One inconsistency always bugged me while watching The Jetsons. During some episodes, machines would cook the family a traditional meal instantly, like a steaming, cartoon roast chicken. In others, poor Elroy would just nosh on some peanut-butter-and-jelly pills. Well, which future is it going to be, Hanna-Barbera? Not a single animator challenged the whole flying-cars thing. Will humanity cease to eat normally or not?
It’s a question that Food & Wine posed to some of the greatest food thinkers of our time—along with architects, artists, and designers. But rather than simply asking the question, they sent out white paper plates to serve as a blank canvas for creativity.
The results were every bit as varied as you’d hope. Some entries were pure futurism, like Nathan Myhrvold’s 3-D printed plate. Some entries were sheer parody, like Dave Arnold’s (delicious-looking) fried plate. And some entries just stuck it to the man with gleeful nihilism, like Anthony Bourdain’s “food of the future for the 1%” plate—a giant bug that’s not going down without a fight.
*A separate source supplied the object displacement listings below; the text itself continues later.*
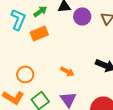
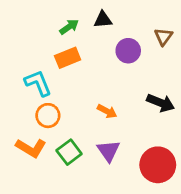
purple circle: (82, 17) -> (128, 51), moved
cyan L-shape: (18, 20) -> (38, 83), moved, turned -45

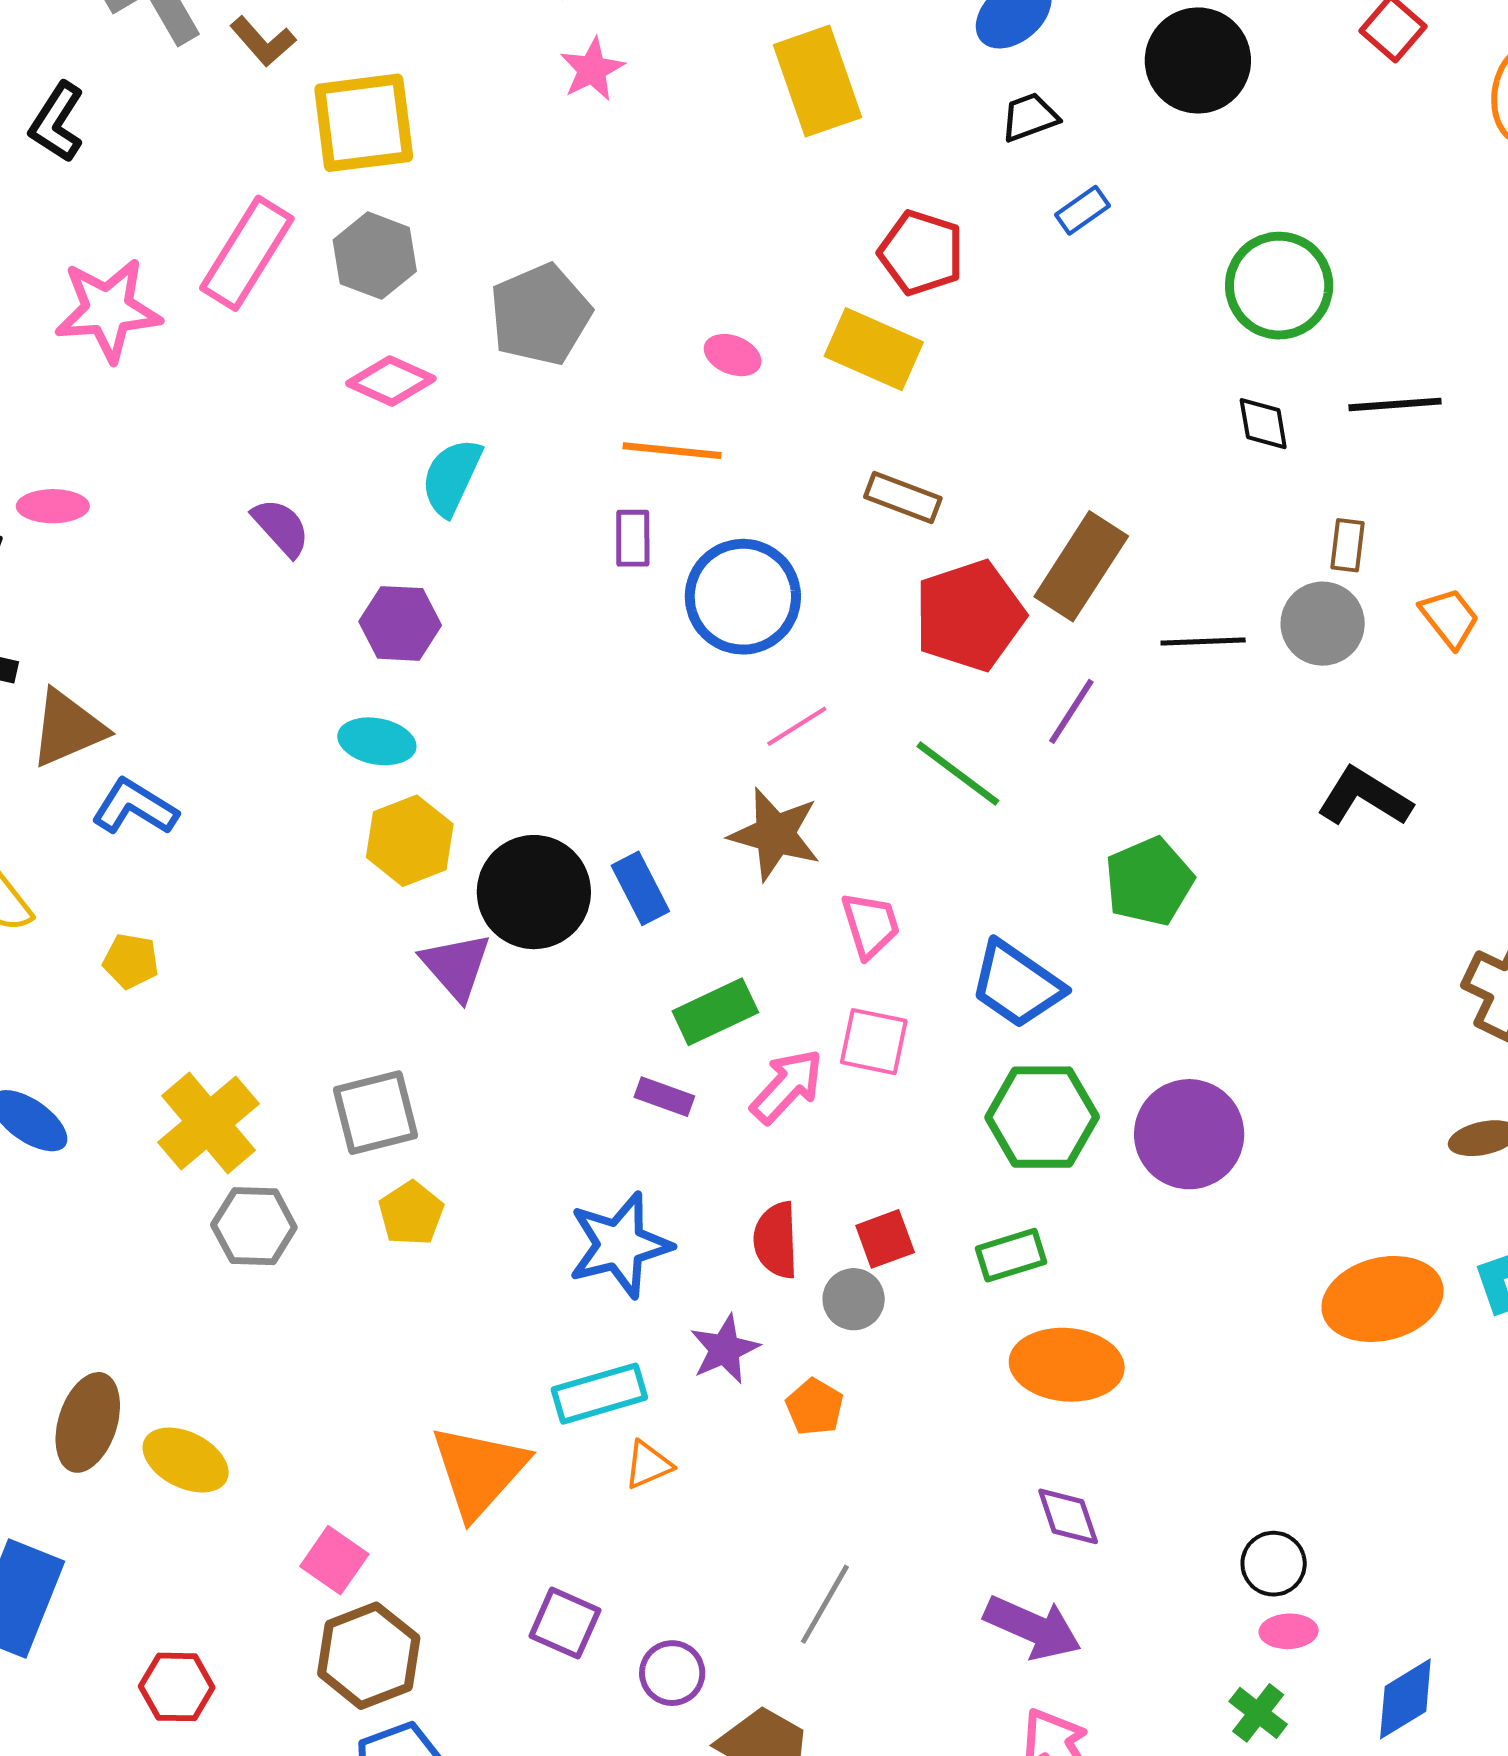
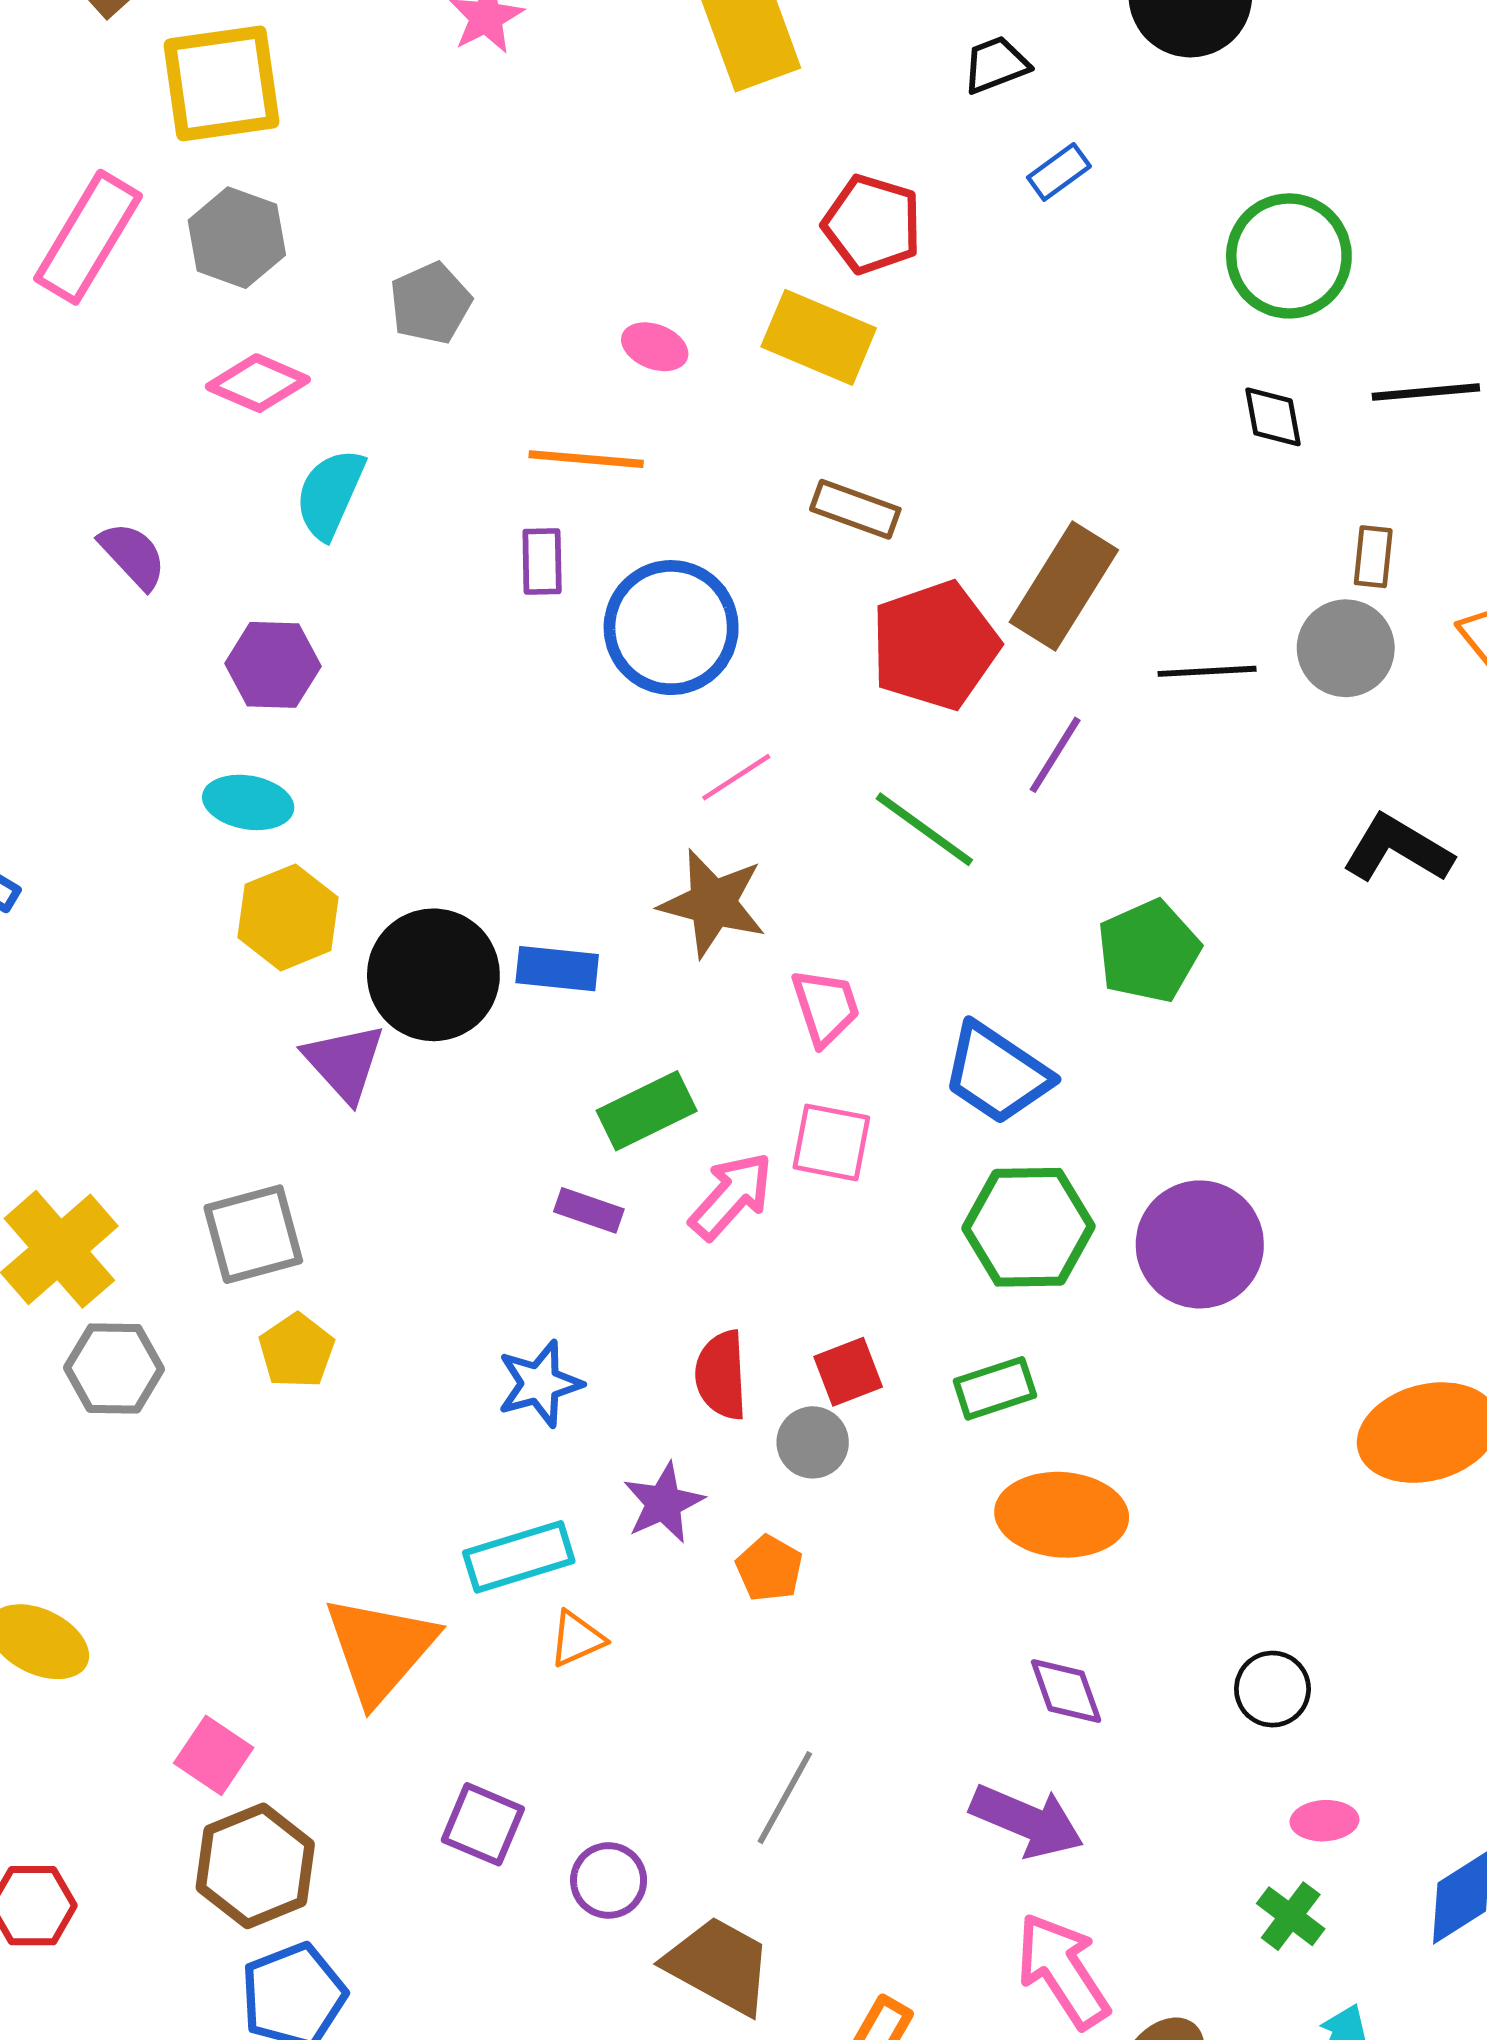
gray pentagon: (540, 315) -> (430, 303), size x0.7
blue rectangle: (640, 888) -> (557, 969), turned -56
blue star: (620, 1245) -> (540, 1384), size x0.7
black circle: (1274, 1564) -> (1272, 1689), moved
But laughs aside, the undertones here are often quite serious. Following an era of ultimate abundance and globalized food, we’re faced with a deteriorating climate, overfished oceans, and an industrial farming system that’s inflexibly configured for monoculture. In other words, we’d better stock up on edible 3-D printer cartridges, or start getting used to the texture of antenna.